İnandıkları, oy ve gönül verip, değerli buldukları İBB Başkanı Ekrem İmamoğlu için yürütülen soruşturma ile ilgili CHP'den hiçbir açıklama gelmedi. Varsa yoksa kifayetsiz reddiye ve darbe söylemi...
CHP, bu süreçte sadece iktidara yönelik bir saldırı yürüterek ve ciddi suçlamaları siyasi bir darbe olarak nitelendirerek, milletin masumiyeti ardına gizlenmek istediyse de; başaramadı!
Çünkü;
“İmamoğlu ve beraberindekilerin, iş adamlarını para vermeye zorladıkları, bazı iş adamları ile hareket ederek haksız kazanç sağladıkları, piyon kişiler üzerinden alım satımlar yaparak suçtan elde ettikleri parayı akladıkları, para transfer ve tahsilinde ‘gizli kasa’ diye tabir edilen sivil kişileri kullandıkları” yönündeki tanık beyanlarıyla başlatılan soruşturma, Ekrem İmamoğlu’nun PKK/KCK terör örgütüne yardım etme suçunun tespiti ile birlikte; Beylikdüzü’nden, İBB Başkanlığı dönemi müddetince “ihaleye fesat karıştırma”, “nitelikli dolandırıcılık”, “kişisel verileri hukuka aykırı ele geçirme”, “rüşvet” ve “irtikap” suçlarını örgütlü bir şekilde işlediği tespit edildi.
Anlayacağınız; dokunulmazlık elbisesi terzinin elinde kaldı.
‘Acele işe şeytan karıştı mı’ desem ne desem? Hoş zaten onlarca şeytani plan ve icraat içinde olanlar için bu söylem basit kalır.
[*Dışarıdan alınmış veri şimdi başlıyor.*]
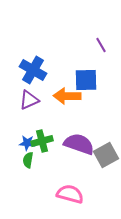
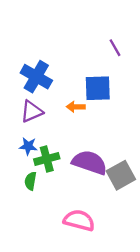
orange arrow: (67, 96) -> (76, 107), size x0.6
blue star: (27, 143) -> (28, 146), moved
Ben en iyisi ‘yalancının mumu yatsıya kadar yanarmış’ diyeyim... İnsan yalancı olmayagörsün birgün evi gerçekten yanarmış da kimse inanmazmış.
Meral Akşener'in dediği gibi, ‘Hepiniz dürüstlük nutukları atıp, dürüst olduğuna kefalet koyup, seçilmesine vesile olduğunuz kişilerin daha sonra kocaman birer hırsız olduğunu anladığınızda çektiğiniz acıları anlatmam mümkün değildi.’
Kusura bakmayın. Dilim bu kadarına döndü.
Sadede gelelim;
Suç örgütü ele başı şüphelisi Ekrem İmamoğlu’na yapılan soruşturma siyasî bir hesaplaşma değil; suç ve suçluya dair refleksin devlet adına yargı marifetiyle incelenmesinden ibaretken; 20 Mart günü #sokağa çağırılanlar gerçekle yüzleştiler. Bir nevi iyi de oldu. Arda kalanlar ibret almak için kafi, her şeyin özeti gibi; Çöp, Çamur, Çukur... Ve koskoca bir hayal kırıklığı...
İstanbullulara ve ülkemize; büyük geçmiş olsun. Allah kurtardı.